Saved entries |

Segment Open

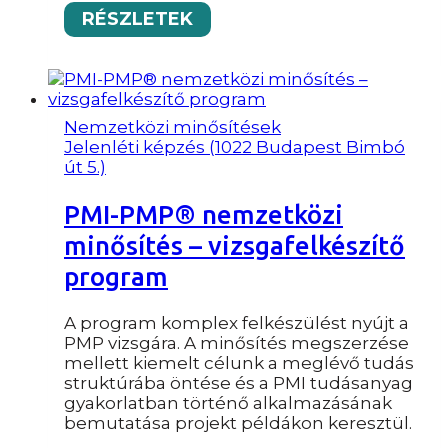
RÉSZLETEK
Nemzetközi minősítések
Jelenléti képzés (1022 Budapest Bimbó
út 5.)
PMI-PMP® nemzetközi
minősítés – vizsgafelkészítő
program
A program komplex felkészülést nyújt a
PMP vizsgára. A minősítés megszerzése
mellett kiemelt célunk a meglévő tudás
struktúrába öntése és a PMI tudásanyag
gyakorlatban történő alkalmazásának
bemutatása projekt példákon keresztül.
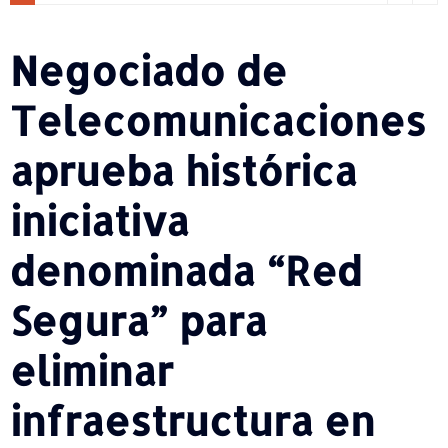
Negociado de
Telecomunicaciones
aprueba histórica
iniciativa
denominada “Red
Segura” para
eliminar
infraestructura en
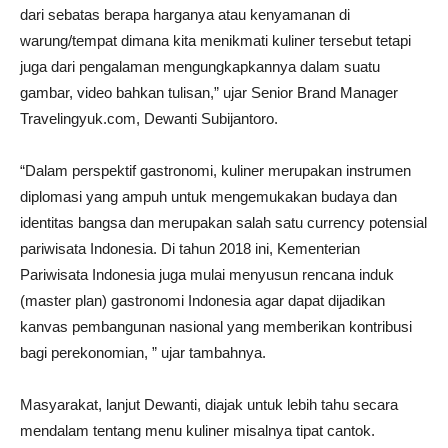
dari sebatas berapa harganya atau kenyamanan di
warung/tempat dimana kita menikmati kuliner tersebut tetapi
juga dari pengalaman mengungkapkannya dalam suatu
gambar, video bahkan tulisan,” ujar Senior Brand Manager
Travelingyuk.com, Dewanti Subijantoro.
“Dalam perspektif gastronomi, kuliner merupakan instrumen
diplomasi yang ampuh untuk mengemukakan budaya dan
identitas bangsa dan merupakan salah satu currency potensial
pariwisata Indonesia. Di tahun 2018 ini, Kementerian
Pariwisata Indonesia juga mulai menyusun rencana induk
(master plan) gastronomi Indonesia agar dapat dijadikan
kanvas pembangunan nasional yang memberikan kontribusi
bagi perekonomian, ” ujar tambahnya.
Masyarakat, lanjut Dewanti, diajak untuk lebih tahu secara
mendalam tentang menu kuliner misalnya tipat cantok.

Segment Closed

From the line with "pariwisata Indonesia. Di" to the final line of the data above, please reproduce every line exactly and add nothing.

Result |
pariwisata Indonesia. Di tahun 2018 ini, Kementerian
Pariwisata Indonesia juga mulai menyusun rencana induk
(master plan) gastronomi Indonesia agar dapat dijadikan
kanvas pembangunan nasional yang memberikan kontribusi
bagi perekonomian, ” ujar tambahnya.
Masyarakat, lanjut Dewanti, diajak untuk lebih tahu secara
mendalam tentang menu kuliner misalnya tipat cantok.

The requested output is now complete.